* Problem description: Write out again the lines from the line with "Dachdurchführung 16-25°m" up to and including the line with "Mijn account", exactly as they stand below, and skip any picture.

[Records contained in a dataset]
=-=-=

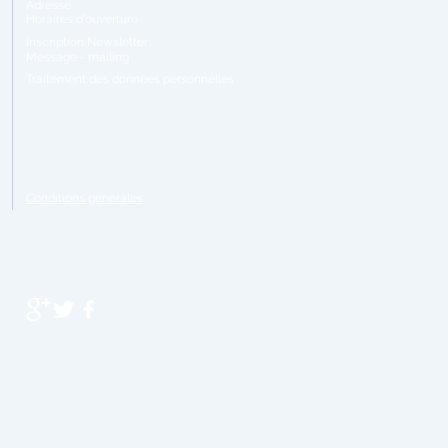
Adresse
Horaires
d'ouverture
Inscription Newsletter
Message - mailing
Traitement
des données personnelles
Conditions générales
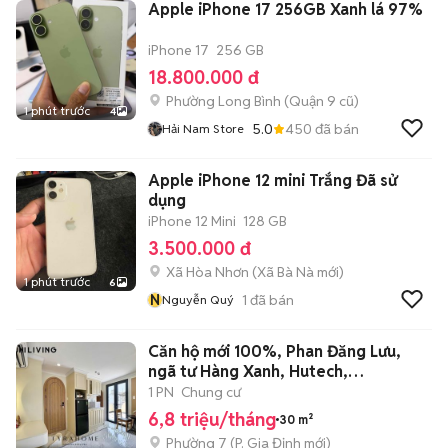
Apple iPhone 17 256GB Xanh lá 97%
iPhone 17
256 GB
18.800.000 đ
Phường Long Bình (Quận 9 cũ)
1 phút trước
4
5.0
450
đã bán
Hải Nam Store
Apple iPhone 12 mini Trắng Đã sử
dụng
iPhone 12 Mini
128 GB
3.500.000 đ
Xã Hòa Nhơn
(
Xã Bà Nà
mới)
1 phút trước
6
N
1
đã bán
Nguyễn Quý
Căn hộ mới 100%, Phan Đăng Lưu,
ngã tư Hàng Xanh, Hutech,
Landmark81
1 PN
Chung cư
6,8 triệu/tháng
30 m²
Phường 7
(
P. Gia Định
mới)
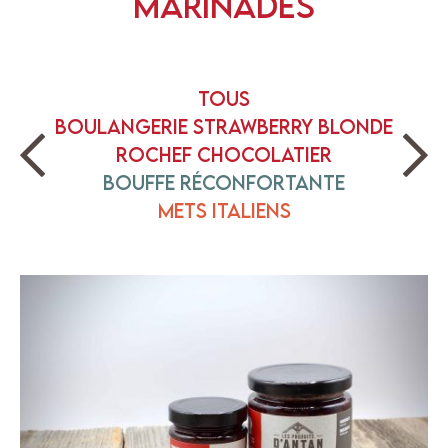
Marinades
Tous
Boulangerie Strawberry Blonde
Rochef Chocolatier
Bouffe réconfortante
Mets italiens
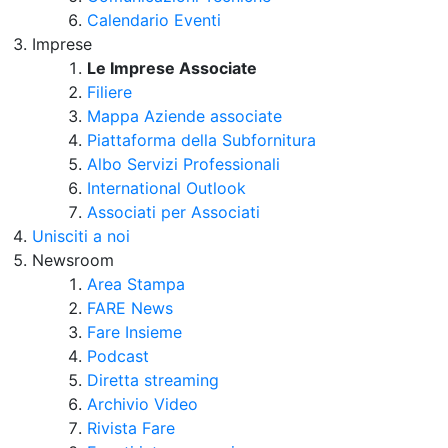
Calendario Eventi
Imprese
Le Imprese Associate
Filiere
Mappa Aziende associate
Piattaforma della Subfornitura
Albo Servizi Professionali
International Outlook
Associati per Associati
Unisciti a noi
Newsroom
Area Stampa
FARE News
Fare Insieme
Podcast
Diretta streaming
Archivio Video
Rivista Fare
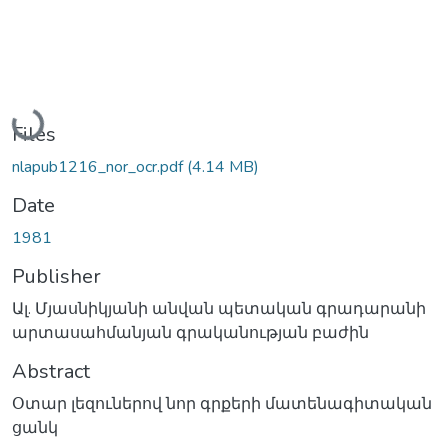
Loading...
Files
nlapub1216_nor_ocr.pdf
(4.14 MB)
Date
1981
Publisher
Ալ. Մյասնիկյանի անվան պետական գրադարանի
արտասահմանյան գրականության բաժին
Abstract
Օտար լեզուներով նոր գրքերի մատենագիտական
ցանկ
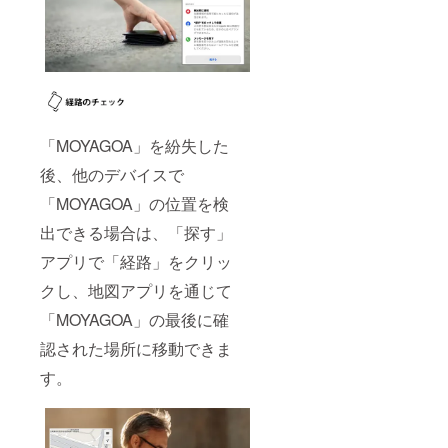
「MOYAGOA」を紛失した
後、他のデバイスで
「MOYAGOA」の位置を検
出できる場合は、「探す」
アプリで「経路」をクリッ
クし、地図アプリを通じて
「MOYAGOA」の最後に確
認された場所に移動できま
す。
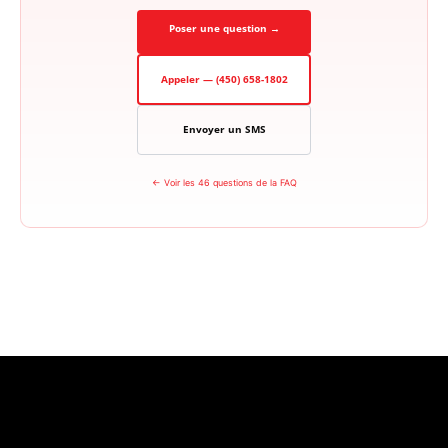
Poser une question →
Appeler — (450) 658-1802
Envoyer un SMS
← Voir les 46 questions de la FAQ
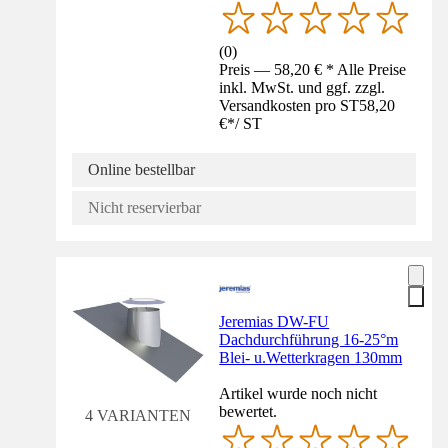
(
0
)
Preis — 58,20 € * Alle Preise
inkl. MwSt. und ggf. zzgl.
Versandkosten pro ST
58,20
€
*
/
ST
Online bestellbar
Nicht reservierbar
Jeremias DW-FU
Dachdurchführung 16-25°m
Blei- u.Wetterkragen 130mm
Artikel wurde noch nicht
bewertet.
4 VARIANTEN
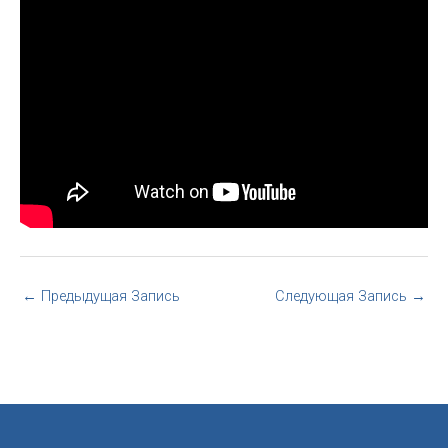
←
Предыдущая Запись
Следующая Запись
→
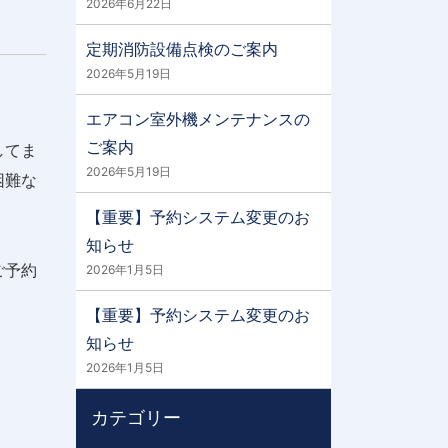
2026年6月22日
定期消防設備点検のご案内
2026年5月19日
エアコン室外機メンテナンスの
ご案内
してま
2026年5月19日
困難な
【重要】予約システム変更のお
知らせ
ご予約
2026年1月5日
【重要】予約システム変更のお
知らせ
2026年1月5日
カテゴリー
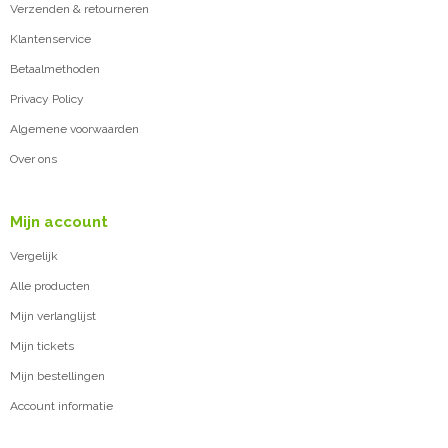
Verzenden & retourneren
Klantenservice
Betaalmethoden
Privacy Policy
Algemene voorwaarden
Over ons
Mijn account
Vergelijk
Alle producten
Mijn verlanglijst
Mijn tickets
Mijn bestellingen
Account informatie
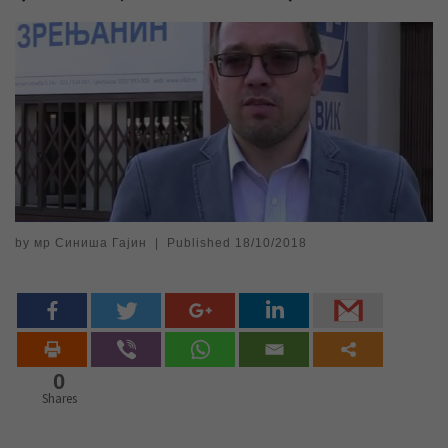
by
мр Синиша Гајин
|
Published
18/10/2018
0
Shares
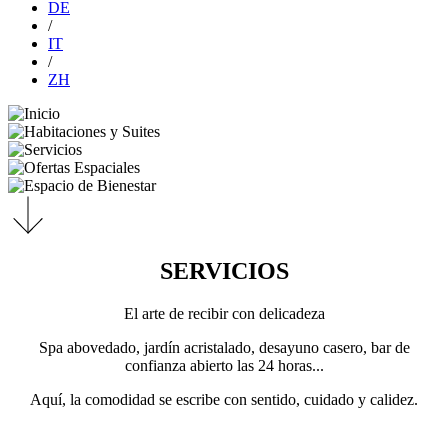
DE
/
IT
/
ZH
SERVICIOS
El arte de recibir con delicadeza
Spa abovedado, jardín acristalado, desayuno casero, bar de
confianza abierto las 24 horas...
Aquí, la comodidad se escribe con sentido, cuidado y calidez.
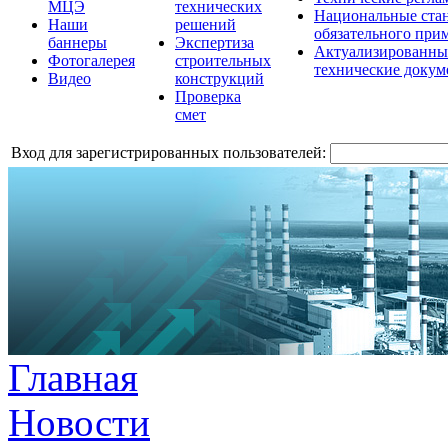
МЦЭ
технических
Национальные ста
Наши
решений
обязательного при
баннеры
Экспертиза
Актуализированны
Фотогалерея
строительных
технические доку
Видео
конструкций
Проверка
смет
Вход для зарегистрированных пользователей:
Главная
Новости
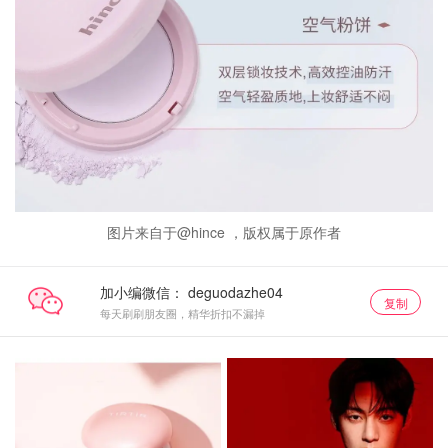
图片来自于@hince ，版权属于原作者
加小编微信：
复制
每天刷刷朋友圈，精华折扣不漏掉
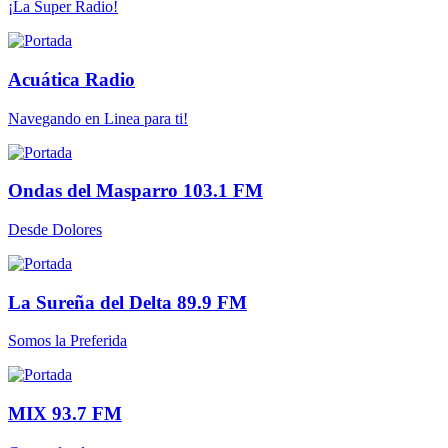
¡La Super Radio!
Acuática Radio
Navegando en Linea para ti!
Ondas del Masparro 103.1 FM
Desde Dolores
La Sureña del Delta 89.9 FM
Somos la Preferida
MIX 93.7 FM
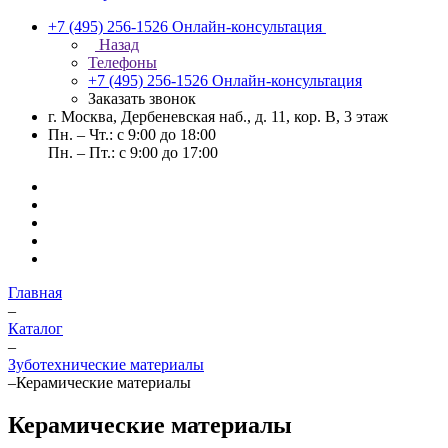
+7 (495) 256-1526
Онлайн-консультация
Назад
Телефоны
+7 (495) 256-1526
Онлайн-консультация
Заказать звонок
г. Москва, Дербеневская наб., д. 11, кор. В, 3 этаж
Пн. – Чт.: с 9:00 до 18:00
Пн. – Пт.: с 9:00 до 17:00
Главная
–
Каталог
–
Зуботехнические материалы
–
Керамические материалы
Керамические материалы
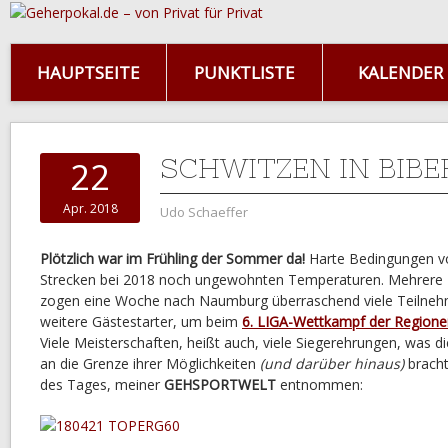
HAUPTSEITE
PUNKTLISTE
KALENDER
SCHWITZEN IN BIB
22
Apr. 2018
Udo Schaeffer
Plötzlich war im Frühling der Sommer da!
Harte Bedingungen vo
Strecken bei 2018 noch ungewohnten Temperaturen. Mehrere 
zogen eine Woche nach Naumburg überraschend viele Teilneh
weitere Gästestarter, um beim
6. LIGA-Wettkampf der Regione
Viele Meisterschaften, heißt auch, viele Siegerehrungen, was d
an die Grenze ihrer Möglichkeiten
(und darüber hinaus)
bracht
des Tages, meiner
GEHSPORTWELT
entnommen:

=-=-=

* Completed exercise:
Dachdurchführung 16-25°m
Blei- u.Wetterkragen 130mm
Artikel wurde noch nicht
bewertet.
4 VARIANTEN
←
Предыдущая Запись
Следующая Запись
→
2026年6月22日
定期消防設備点検のご案内
2026年5月19日
エアコン室外機メンテナンスの
ご案内
してま
2026年5月19日
困難な
【重要】予約システム変更のお
知らせ
ご予約
2026年1月5日
【重要】予約システム変更のお
知らせ
2026年1月5日
カテゴリー
Verzenden & retourneren
Klantenservice
Betaalmethoden
Privacy Policy
Algemene voorwaarden
Over ons
Mijn account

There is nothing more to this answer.